Bounding box prediction data
-=-=-=-=-
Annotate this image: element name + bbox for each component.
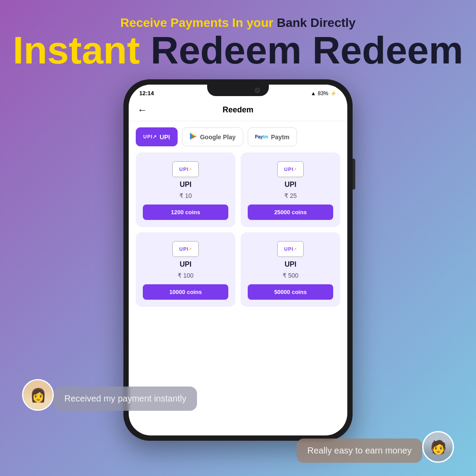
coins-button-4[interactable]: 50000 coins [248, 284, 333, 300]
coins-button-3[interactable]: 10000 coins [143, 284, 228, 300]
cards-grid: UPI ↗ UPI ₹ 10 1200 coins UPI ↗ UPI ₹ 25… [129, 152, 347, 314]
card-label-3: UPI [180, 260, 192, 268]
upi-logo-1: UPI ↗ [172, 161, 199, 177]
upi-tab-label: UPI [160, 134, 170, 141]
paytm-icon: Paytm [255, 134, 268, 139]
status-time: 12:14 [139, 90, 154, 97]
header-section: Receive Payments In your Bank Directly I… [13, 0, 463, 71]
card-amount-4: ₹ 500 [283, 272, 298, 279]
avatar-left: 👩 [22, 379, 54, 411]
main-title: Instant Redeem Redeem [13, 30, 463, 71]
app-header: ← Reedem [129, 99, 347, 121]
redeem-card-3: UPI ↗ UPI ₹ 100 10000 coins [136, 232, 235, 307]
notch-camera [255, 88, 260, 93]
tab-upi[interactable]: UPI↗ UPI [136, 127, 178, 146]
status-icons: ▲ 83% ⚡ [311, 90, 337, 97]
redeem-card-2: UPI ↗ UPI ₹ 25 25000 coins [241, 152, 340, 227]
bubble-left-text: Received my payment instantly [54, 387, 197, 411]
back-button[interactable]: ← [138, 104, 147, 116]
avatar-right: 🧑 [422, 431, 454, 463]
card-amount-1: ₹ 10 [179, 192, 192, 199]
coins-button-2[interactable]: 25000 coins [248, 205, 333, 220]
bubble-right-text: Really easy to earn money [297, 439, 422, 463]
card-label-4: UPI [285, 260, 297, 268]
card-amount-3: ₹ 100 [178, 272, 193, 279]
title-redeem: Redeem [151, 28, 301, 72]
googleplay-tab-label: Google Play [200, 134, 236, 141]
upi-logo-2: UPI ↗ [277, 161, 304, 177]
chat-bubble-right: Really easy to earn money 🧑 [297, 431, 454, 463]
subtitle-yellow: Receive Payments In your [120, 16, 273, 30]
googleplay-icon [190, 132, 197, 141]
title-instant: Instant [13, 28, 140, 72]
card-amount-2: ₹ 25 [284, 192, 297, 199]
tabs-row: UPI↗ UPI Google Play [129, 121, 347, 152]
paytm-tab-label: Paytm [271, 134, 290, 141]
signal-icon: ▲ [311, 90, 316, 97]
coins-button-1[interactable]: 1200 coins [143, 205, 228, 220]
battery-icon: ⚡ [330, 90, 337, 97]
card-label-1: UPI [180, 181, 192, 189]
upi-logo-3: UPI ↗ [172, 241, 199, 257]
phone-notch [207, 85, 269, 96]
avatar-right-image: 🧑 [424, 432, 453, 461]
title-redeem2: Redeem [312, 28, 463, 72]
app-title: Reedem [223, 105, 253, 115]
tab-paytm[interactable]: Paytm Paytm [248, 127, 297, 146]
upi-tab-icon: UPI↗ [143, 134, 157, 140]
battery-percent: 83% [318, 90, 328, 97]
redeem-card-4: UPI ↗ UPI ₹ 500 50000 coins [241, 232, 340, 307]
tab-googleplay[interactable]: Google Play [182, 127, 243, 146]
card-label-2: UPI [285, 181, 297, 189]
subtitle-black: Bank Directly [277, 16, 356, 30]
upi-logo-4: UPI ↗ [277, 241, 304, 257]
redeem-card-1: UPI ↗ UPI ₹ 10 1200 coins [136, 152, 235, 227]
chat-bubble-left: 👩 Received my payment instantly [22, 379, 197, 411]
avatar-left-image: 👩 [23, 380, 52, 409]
-=-=-=-=-
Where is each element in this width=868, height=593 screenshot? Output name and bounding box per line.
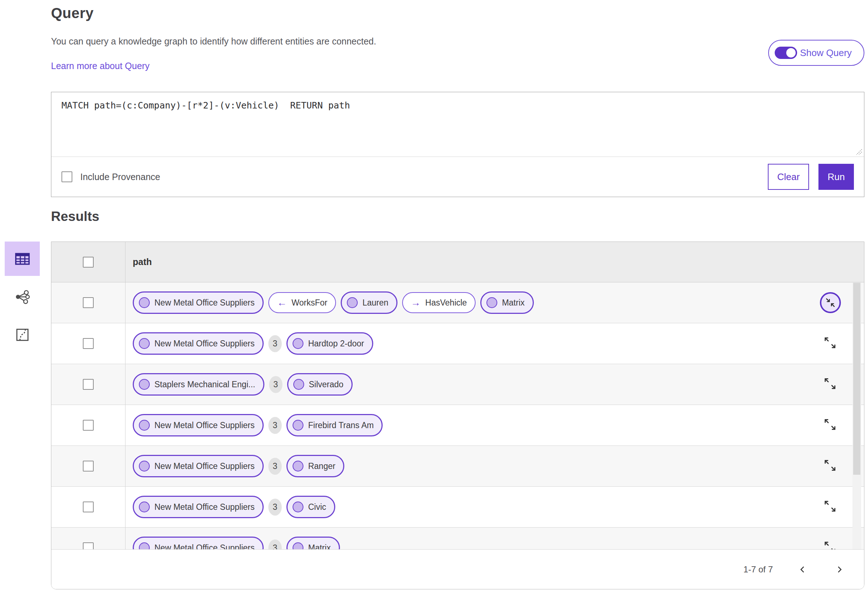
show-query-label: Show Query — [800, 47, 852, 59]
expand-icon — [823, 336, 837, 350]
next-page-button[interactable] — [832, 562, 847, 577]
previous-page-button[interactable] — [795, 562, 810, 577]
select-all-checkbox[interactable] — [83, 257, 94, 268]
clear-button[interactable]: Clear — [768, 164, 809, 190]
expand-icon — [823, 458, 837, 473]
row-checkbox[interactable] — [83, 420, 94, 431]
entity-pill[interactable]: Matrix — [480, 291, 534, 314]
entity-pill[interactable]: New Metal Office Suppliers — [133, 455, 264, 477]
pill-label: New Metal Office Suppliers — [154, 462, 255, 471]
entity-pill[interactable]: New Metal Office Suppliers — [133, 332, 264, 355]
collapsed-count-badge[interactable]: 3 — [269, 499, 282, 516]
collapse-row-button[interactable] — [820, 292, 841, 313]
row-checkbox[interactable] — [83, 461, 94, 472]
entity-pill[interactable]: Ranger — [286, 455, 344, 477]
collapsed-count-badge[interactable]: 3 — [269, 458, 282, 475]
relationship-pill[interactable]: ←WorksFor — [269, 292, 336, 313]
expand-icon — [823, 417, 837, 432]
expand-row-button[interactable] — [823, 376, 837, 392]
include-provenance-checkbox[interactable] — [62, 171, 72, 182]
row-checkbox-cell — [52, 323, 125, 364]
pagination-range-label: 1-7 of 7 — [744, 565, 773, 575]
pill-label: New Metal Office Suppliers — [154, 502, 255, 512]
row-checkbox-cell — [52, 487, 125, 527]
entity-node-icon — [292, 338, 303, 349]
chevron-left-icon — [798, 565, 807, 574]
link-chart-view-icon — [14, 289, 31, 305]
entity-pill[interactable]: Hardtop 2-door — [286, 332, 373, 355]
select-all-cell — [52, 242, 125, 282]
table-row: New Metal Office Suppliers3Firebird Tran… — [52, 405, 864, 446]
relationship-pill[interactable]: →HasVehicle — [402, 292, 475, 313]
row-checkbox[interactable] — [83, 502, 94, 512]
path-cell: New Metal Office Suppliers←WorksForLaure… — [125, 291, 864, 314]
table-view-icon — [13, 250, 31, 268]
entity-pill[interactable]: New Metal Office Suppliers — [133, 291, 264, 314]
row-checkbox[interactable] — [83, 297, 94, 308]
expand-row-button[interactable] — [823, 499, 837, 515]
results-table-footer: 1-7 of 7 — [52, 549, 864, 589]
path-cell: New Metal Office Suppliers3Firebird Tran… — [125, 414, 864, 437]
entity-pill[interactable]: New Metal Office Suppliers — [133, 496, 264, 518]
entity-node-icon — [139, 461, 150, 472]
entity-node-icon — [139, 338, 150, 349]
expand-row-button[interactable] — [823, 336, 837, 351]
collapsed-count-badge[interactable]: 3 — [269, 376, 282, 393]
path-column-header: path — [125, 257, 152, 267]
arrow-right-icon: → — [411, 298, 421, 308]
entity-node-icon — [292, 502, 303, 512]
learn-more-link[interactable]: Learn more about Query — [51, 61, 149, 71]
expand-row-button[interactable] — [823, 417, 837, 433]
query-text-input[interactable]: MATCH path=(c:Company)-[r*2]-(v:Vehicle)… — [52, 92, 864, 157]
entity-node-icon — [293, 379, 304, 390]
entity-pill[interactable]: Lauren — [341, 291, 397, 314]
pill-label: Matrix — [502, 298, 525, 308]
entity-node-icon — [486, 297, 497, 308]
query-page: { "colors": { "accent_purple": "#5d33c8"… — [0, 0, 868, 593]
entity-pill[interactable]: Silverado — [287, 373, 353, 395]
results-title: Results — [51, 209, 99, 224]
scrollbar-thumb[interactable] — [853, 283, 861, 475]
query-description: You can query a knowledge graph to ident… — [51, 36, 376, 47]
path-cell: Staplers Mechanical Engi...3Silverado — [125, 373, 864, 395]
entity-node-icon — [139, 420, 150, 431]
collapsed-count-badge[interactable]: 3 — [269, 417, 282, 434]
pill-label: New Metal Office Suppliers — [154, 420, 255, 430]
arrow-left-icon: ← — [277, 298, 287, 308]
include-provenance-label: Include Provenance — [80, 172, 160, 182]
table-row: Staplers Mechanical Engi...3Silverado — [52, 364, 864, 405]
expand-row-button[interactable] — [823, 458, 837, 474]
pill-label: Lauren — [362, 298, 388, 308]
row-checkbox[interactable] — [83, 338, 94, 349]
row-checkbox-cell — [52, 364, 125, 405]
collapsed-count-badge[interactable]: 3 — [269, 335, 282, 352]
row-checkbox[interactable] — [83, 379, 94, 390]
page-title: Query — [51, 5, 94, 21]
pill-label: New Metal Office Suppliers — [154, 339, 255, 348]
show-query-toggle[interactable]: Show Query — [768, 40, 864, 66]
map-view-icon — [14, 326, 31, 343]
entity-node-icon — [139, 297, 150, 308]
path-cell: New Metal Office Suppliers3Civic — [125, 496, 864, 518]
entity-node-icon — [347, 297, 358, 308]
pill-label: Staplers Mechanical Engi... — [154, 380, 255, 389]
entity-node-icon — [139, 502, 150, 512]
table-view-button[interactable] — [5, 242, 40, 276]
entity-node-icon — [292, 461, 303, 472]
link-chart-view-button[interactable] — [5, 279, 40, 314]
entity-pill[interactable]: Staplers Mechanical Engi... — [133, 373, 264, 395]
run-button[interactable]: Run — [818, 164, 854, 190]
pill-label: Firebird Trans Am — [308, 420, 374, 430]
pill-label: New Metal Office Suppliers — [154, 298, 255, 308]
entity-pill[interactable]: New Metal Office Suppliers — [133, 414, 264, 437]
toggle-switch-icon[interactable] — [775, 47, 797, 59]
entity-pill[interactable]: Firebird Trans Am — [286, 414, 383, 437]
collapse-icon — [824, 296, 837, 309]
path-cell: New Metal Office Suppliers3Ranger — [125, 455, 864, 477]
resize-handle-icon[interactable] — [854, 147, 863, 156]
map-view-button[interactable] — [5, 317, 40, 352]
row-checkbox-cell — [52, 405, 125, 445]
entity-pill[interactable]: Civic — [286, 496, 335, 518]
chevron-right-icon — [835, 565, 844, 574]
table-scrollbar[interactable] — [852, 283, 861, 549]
-=-=-=-=-
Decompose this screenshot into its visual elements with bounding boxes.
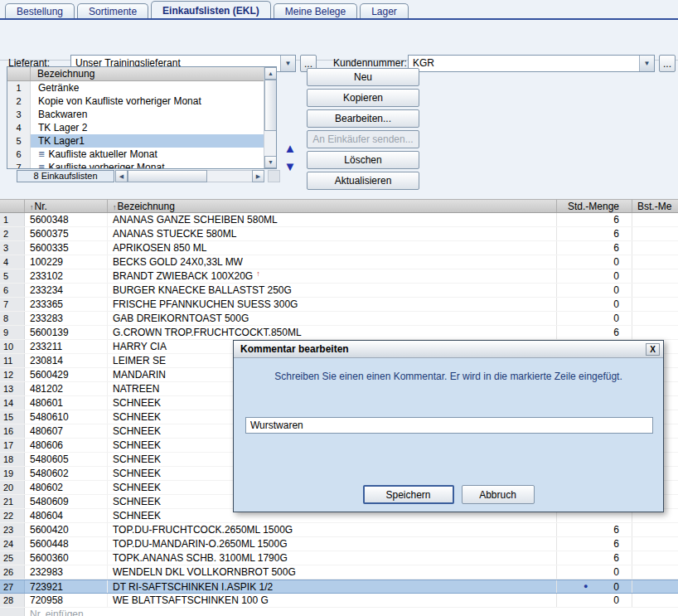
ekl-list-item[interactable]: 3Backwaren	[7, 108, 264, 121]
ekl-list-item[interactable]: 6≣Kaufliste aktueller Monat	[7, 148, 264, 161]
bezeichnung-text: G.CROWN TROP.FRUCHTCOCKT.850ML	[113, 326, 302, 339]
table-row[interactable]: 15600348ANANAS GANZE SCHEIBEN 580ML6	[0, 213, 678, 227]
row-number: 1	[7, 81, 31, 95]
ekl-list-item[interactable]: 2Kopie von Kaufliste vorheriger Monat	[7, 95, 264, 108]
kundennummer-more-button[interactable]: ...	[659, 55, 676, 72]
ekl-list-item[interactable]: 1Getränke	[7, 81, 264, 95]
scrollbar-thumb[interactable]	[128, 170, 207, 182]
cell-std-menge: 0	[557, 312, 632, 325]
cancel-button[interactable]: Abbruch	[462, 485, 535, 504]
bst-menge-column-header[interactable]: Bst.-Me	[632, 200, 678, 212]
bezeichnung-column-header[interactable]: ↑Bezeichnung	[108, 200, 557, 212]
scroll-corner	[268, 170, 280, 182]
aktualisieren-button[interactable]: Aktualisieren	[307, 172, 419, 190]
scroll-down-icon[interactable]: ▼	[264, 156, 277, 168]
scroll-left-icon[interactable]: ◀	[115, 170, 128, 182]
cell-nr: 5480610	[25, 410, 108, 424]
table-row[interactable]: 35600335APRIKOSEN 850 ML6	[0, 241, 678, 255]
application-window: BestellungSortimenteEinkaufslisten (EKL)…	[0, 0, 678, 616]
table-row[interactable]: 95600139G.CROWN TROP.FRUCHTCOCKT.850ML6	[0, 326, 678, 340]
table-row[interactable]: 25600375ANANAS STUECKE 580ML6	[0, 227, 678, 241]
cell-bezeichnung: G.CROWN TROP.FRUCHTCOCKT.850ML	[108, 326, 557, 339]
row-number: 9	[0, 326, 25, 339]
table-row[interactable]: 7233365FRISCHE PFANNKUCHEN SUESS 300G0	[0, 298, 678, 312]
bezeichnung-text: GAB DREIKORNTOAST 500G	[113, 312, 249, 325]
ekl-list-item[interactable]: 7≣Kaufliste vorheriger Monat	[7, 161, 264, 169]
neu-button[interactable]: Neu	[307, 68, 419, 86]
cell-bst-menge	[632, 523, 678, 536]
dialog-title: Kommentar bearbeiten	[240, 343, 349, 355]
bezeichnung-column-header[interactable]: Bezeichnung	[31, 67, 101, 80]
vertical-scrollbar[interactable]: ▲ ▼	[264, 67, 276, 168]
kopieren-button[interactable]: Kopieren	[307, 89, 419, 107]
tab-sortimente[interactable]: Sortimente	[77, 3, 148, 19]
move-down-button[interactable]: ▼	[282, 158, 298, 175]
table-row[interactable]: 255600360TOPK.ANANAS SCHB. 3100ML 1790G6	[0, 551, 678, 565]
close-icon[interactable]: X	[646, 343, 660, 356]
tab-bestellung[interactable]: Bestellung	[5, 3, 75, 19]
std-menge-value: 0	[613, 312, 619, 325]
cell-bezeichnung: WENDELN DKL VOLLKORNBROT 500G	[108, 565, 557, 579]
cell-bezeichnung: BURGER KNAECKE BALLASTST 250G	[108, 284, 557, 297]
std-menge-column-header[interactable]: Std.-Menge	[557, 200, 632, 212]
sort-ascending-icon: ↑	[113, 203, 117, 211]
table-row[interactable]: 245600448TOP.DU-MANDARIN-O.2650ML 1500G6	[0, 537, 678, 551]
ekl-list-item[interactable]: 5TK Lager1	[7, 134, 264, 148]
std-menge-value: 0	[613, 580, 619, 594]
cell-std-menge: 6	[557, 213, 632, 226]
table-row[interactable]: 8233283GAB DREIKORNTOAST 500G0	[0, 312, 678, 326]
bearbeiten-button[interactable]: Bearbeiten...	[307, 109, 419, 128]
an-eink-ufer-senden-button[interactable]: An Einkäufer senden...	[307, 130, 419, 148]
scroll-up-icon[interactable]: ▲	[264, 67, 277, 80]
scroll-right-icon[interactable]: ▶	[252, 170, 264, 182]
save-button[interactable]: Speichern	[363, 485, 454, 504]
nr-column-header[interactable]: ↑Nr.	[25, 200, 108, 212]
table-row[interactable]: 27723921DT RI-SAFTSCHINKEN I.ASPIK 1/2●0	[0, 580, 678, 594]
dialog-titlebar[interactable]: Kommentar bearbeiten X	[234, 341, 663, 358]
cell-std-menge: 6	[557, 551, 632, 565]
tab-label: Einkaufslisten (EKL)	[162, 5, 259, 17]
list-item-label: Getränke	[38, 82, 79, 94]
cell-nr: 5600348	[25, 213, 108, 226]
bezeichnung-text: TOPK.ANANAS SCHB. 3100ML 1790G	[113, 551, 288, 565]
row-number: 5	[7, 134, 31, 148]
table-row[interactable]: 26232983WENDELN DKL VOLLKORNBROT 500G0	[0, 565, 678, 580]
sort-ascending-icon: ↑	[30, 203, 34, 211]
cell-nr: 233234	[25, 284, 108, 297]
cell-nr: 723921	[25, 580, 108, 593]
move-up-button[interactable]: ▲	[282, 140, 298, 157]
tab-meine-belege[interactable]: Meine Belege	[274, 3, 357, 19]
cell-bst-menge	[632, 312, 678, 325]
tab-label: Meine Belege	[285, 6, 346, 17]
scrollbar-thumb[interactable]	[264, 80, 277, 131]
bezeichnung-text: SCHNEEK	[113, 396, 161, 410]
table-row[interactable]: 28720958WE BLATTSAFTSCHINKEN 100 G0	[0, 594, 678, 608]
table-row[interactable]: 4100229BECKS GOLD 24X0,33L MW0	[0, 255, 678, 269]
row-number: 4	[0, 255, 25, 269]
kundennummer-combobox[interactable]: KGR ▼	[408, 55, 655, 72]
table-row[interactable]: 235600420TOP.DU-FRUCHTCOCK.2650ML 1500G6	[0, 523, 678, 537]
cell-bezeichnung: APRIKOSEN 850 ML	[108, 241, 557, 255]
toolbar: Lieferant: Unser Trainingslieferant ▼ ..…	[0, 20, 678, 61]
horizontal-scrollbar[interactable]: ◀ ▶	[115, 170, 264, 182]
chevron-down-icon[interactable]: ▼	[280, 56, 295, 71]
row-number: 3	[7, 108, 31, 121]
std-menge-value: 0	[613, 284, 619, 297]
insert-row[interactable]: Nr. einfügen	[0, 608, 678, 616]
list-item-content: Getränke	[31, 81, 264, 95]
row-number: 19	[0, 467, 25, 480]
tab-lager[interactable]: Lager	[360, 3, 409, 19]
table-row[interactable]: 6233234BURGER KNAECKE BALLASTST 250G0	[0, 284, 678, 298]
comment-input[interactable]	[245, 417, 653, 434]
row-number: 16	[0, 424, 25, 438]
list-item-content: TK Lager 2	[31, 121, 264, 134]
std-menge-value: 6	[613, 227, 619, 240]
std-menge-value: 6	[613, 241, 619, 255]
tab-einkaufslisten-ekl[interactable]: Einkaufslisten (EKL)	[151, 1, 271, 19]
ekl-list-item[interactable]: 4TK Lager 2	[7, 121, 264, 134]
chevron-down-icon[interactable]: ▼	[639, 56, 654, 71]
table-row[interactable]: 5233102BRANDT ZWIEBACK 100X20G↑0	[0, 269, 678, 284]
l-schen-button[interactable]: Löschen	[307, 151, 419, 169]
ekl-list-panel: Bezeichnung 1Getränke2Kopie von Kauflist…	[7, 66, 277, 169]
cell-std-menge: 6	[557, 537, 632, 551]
-=-=-=-=-
ABOUT THIS TASK
Every line containing the string "Trans" is required; copy each such line from the data.

SOLUTION FOR THIS EXERCISE
pill-label: Firebird Trans Am — [308, 420, 374, 430]
entity-pill[interactable]: Firebird Trans Am — [286, 414, 383, 437]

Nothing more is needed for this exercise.